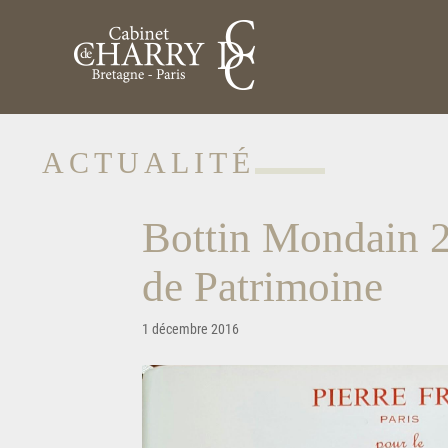
ACTUALITÉ
Bottin Mondain 2
de Patrimoine
1 décembre 2016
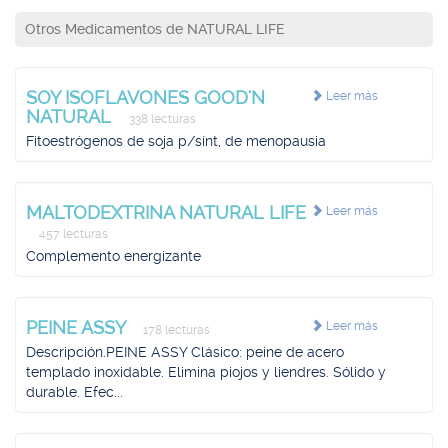
Otros Medicamentos de NATURAL LIFE
SOY ISOFLAVONES GOOD'N
Leer más
NATURAL
338 lecturas
Fitoestrógenos de soja p/sínt, de menopausia
MALTODEXTRINA NATURAL LIFE
Leer más
457 lecturas
Complemento energizante
PEINE ASSY
Leer más
178 lecturas
Descripción.PEINE ASSY Clásico: peine de acero
templado inoxidable. Elimina piojos y liendres. Sólido y
durable. Efec...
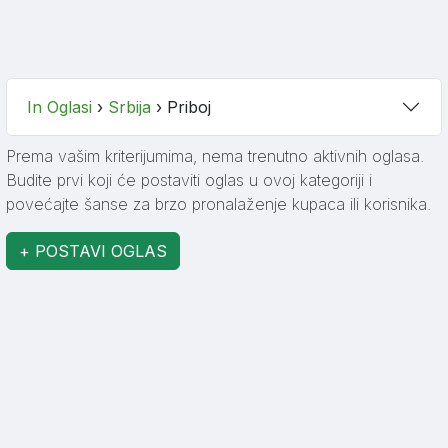
In Oglasi
›
Srbija
›
Priboj
Prema vašim kriterijumima, nema trenutno aktivnih oglasa.
Budite prvi koji će postaviti oglas u ovoj kategoriji i
povećajte šanse za brzo pronalaženje kupaca ili korisnika.
+ POSTAVI OGLAS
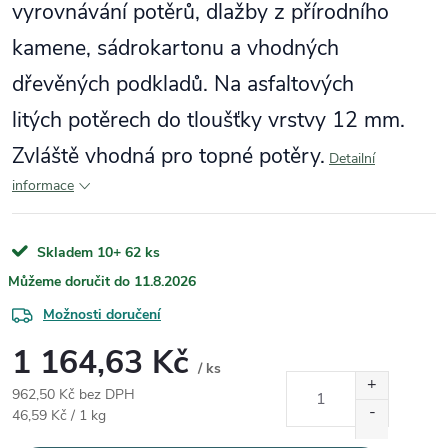
vyrovnávání potěrů, dlažby z přírodního
kamene, sádrokartonu a vhodných
dřevěných podkladů. Na asfaltových
litých potěrech do tloušťky vrstvy 12 mm.
Zvláště vhodná pro topné potěry.
Detailní
informace
Skladem 10+
62 ks
11.8.2026
Možnosti doručení
1 164,63 Kč
/ ks
962,50 Kč bez DPH
Měrná cena:
46,59 Kč / 1 kg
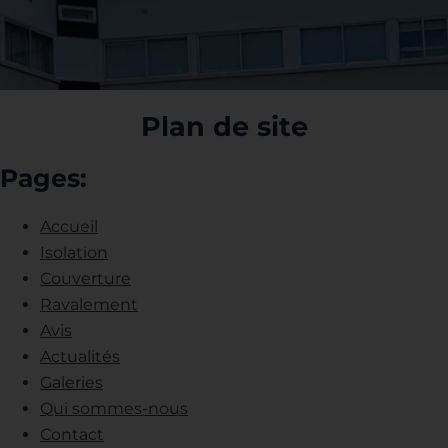
Plan de site
Pages:
Accueil
Isolation
Couverture
Ravalement
Avis
Actualités
Galeries
Qui sommes-nous
Contact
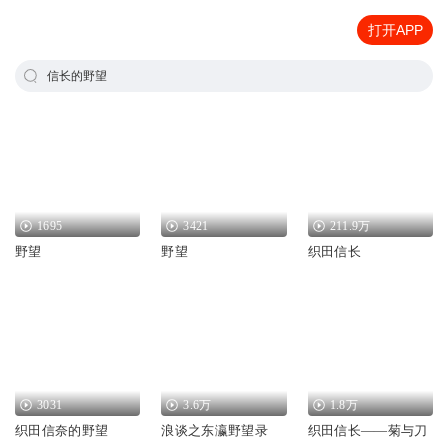
打开APP
信长的野望
1695
3421
211.9万
野望
野望
织田信长
3031
3.6万
1.8万
织田信奈的野望
浪谈之东瀛野望录
织田信长——菊与刀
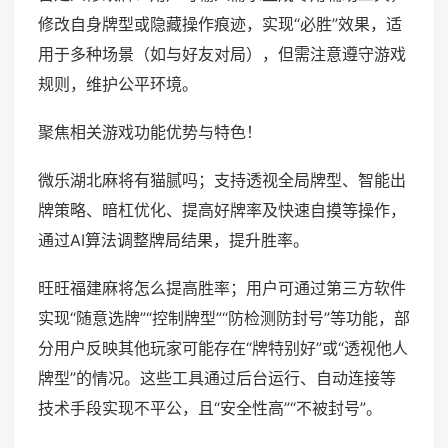
修改自身牌型或隐藏操作痕迹，实现“必胜”效果，适
用于多种场景（如与好友对局），但需注意遵守游戏
规则，维护公平环境。
聚焦相关游戏功能优势与特色！
微乐湖北麻将有猫腻吗；支持透视全局牌型、智能出
牌策略、暗杠优化、提高好牌率及快速自摸等操作，
通过AI算法调整牌局结果，提升胜率。
旺旺福建麻将怎么提高胜率；用户可通过第三方软件
实现“随意选牌”“控制牌型”“防检测防封号”等功能，部
分用户反映其他玩家可能存在“牌特别好”或“透视他人
牌型”的情况。这些工具通过后台运行、自动连接等
技术手段实现不平公，且“安全性高”“不被封号”。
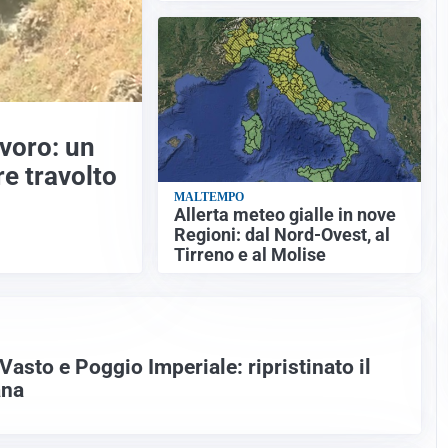
avoro: un
re travolto
MALTEMPO
Allerta meteo gialle in nove
Regioni: dal Nord-Ovest, al
Tirreno e al Molise
Vasto e Poggio Imperiale: ripristinato il
ana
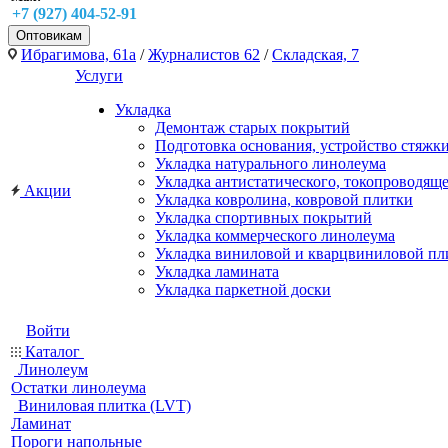
+7 (927) 404-52-91
Оптовикам
Ибрагимова, 61а
/
Журналистов 62
/
Складская, 7
Услуги
Укладка
Демонтаж старых покрытий
Подготовка основания, устройство стяжк
Укладка натурального линолеума
Укладка антистатического, токопроводящ
Акции
Укладка ковролина, ковровой плитки
Укладка спортивных покрытий
Укладка коммерческого линолеума
Укладка виниловой и кварцвиниловой пл
Укладка ламината
Укладка паркетной доски
Войти
Каталог
Линолеум
Остатки линолеума
Виниловая плитка (LVT)
Ламинат
Пороги напольные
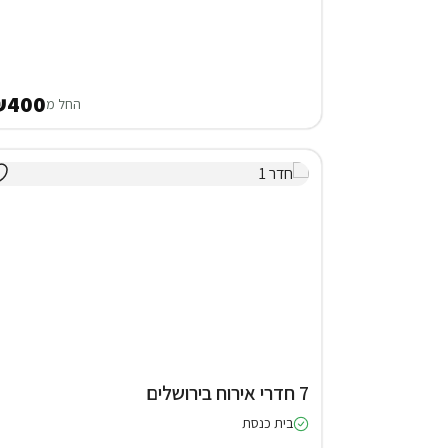
₪400
החל מ
7 חדרי אירוח בירושלים
בית כנסת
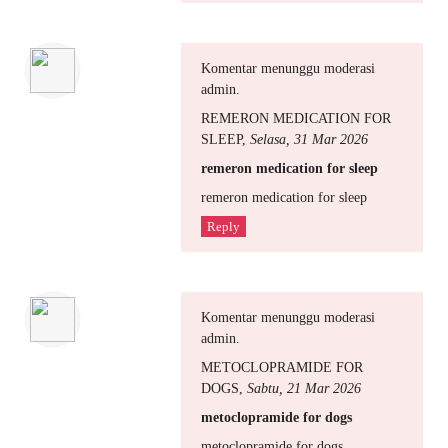
Komentar menunggu moderasi
admin.
REMERON MEDICATION FOR
SLEEP
,
Selasa, 31 Mar 2026
remeron medication for sleep
remeron medication for sleep
Reply
Komentar menunggu moderasi
admin.
METOCLOPRAMIDE FOR
DOGS
,
Sabtu, 21 Mar 2026
metoclopramide for dogs
metoclopramide for dogs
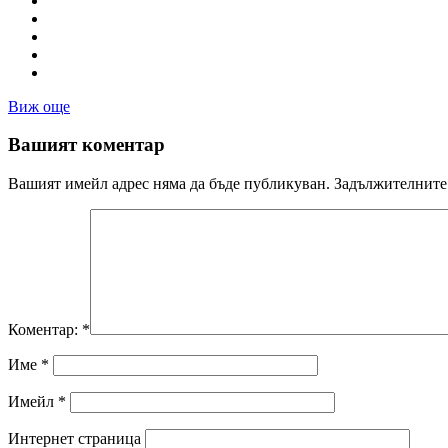
Виж още
Вашият коментар
Вашият имейл адрес няма да бъде публикуван.
Задължителните 
Коментар:
*
Име
*
Имейл
*
Интернет страница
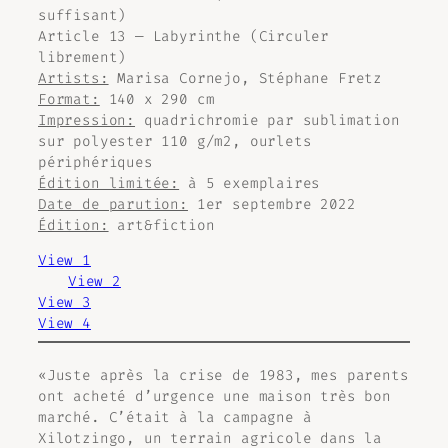
suffisant)
Article 13 — Labyrinthe (Circuler
librement)
Artists:
Marisa Cornejo, Stéphane Fretz
Format:
140 x 290 cm
Impression:
quadrichromie par sublimation
sur polyester 110 g/m2, ourlets
périphériques
Édition limitée:
à 5 exemplaires
Date de parution:
1er septembre 2022
Édition:
art&fiction
View 1
View 2
View 3
View 4
«Juste après la crise de 1983, mes parents
ont acheté d’urgence une maison très bon
marché. C’était à la campagne à
Xilotzingo, un terrain agricole dans la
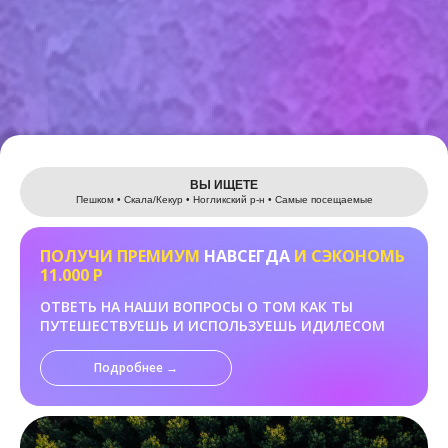
Leaflet
ВЫ ИЩЕТЕ
Пешком • Скала/Кекур • Ногликский р-н • Самые посещаемые
ПОЛУЧИ ПРЕМИУМ
НАВСЕГДА
И СЭКОНОМЬ
11.000 Р
ОТВЕТЬ НА НАШИ ВОПРОСЫ О ТОМ КАК ТЫ
ПУТЕШЕСТВУЕШЬ И ИСПОЛЬЗУЕШЬ ИДИЛЕСОМ
Подробнее →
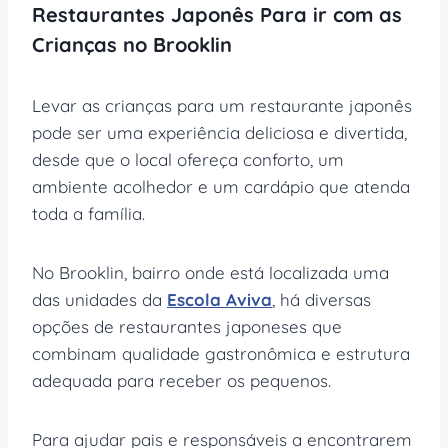
Restaurantes Japonês Para ir com as
Crianças no Brooklin
Levar as crianças para um restaurante japonês
pode ser uma experiência deliciosa e divertida,
desde que o local ofereça conforto, um
ambiente acolhedor e um cardápio que atenda
toda a família.
No Brooklin, bairro onde está localizada uma
das unidades da
Escola Aviva
, há diversas
opções de restaurantes japoneses que
combinam qualidade gastronômica e estrutura
adequada para receber os pequenos.
Para ajudar pais e responsáveis a encontrarem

● ● ● ●

> **EXERCISE BRIEF**:
Report each line of the data in which "NATURAL" occurs.

> **ANSWER SECTION**:
Otros Medicamentos de NATURAL LIFE
NATURAL
MALTODEXTRINA NATURAL LIFE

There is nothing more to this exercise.